# Task objective
Copy out again, unchanged, the line that contains "ELVIS PRESLEY X LES" and every line after it down to the last line of the data.

Stored data entries
_ _ _ _ _
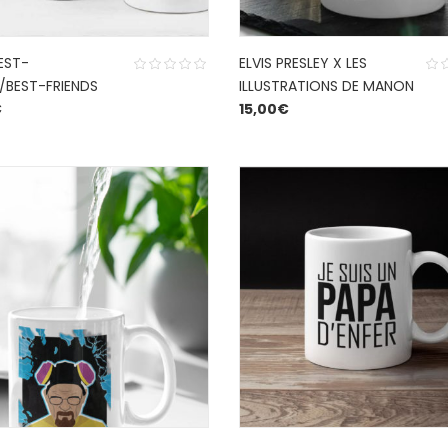
EST-
ELVIS PRESLEY X LES
/BEST-FRIENDS
ILLUSTRATIONS DE MANON
€
15,00
€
_ _ _ _ _
# Your solution
ELVIS PRESLEY X LES
/BEST-FRIENDS
ILLUSTRATIONS DE MANON
€
15,00
€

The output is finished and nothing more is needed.